WHAT YOU SHOULD DO → Scan the entries below. Report each line where the string "koristiti" occurs.

-*-

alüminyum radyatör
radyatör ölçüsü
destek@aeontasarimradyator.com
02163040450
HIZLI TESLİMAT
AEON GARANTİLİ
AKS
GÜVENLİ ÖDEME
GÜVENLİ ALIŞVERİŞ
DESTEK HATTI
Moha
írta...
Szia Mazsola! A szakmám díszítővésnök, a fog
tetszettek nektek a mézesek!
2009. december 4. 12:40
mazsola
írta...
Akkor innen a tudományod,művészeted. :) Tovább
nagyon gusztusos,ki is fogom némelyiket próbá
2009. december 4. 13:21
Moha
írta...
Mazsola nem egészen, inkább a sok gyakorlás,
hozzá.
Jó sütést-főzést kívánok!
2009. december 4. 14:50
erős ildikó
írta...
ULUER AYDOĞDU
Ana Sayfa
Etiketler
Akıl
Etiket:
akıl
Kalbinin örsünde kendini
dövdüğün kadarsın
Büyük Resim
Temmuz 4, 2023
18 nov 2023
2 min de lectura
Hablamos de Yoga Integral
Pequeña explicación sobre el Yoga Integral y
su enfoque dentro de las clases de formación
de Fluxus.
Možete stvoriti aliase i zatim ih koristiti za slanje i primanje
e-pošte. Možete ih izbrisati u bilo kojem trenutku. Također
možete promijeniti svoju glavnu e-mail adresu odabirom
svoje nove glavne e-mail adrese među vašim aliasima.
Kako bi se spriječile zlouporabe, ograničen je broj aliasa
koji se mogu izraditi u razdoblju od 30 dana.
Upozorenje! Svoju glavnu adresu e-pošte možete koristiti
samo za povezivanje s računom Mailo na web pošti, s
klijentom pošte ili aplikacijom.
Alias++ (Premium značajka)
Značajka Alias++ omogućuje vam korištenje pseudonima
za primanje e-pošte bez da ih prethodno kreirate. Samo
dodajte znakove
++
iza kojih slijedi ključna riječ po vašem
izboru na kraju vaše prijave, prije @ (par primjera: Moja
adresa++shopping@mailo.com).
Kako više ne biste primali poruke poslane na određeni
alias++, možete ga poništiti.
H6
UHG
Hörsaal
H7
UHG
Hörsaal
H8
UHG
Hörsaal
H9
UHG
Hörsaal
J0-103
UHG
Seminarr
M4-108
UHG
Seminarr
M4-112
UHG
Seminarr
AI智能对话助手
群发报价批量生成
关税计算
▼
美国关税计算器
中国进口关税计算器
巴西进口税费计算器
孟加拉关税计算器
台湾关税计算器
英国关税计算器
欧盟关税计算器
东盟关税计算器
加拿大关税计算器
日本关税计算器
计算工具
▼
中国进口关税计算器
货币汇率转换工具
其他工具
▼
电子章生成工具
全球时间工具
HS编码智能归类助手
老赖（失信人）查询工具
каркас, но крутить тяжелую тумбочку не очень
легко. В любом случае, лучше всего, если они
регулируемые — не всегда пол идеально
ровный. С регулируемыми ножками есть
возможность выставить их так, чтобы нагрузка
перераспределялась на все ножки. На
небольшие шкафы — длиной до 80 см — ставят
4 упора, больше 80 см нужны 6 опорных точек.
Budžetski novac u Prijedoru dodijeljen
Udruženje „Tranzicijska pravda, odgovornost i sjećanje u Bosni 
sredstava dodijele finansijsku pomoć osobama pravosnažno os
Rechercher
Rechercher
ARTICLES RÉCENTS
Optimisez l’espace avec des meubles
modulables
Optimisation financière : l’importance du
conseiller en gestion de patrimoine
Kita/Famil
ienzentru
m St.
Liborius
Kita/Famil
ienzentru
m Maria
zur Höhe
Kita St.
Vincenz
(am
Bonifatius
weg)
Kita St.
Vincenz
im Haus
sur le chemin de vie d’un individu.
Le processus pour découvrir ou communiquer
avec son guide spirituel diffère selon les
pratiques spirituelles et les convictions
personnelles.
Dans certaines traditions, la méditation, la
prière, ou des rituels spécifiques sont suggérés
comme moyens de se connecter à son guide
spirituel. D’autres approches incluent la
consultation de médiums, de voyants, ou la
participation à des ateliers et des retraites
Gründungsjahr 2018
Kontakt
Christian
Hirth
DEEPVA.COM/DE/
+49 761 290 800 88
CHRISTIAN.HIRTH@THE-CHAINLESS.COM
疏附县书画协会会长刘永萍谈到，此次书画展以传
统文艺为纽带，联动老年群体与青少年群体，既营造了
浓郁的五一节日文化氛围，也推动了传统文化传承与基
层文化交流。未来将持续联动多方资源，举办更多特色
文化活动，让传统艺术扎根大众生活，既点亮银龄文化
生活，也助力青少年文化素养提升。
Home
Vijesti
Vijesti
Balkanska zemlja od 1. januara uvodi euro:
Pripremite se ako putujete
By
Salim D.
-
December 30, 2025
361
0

-*-

EXPECTED OUTPUT →
Možete stvoriti aliase i zatim ih koristiti za slanje i primanje
Upozorenje! Svoju glavnu adresu e-pošte možete koristiti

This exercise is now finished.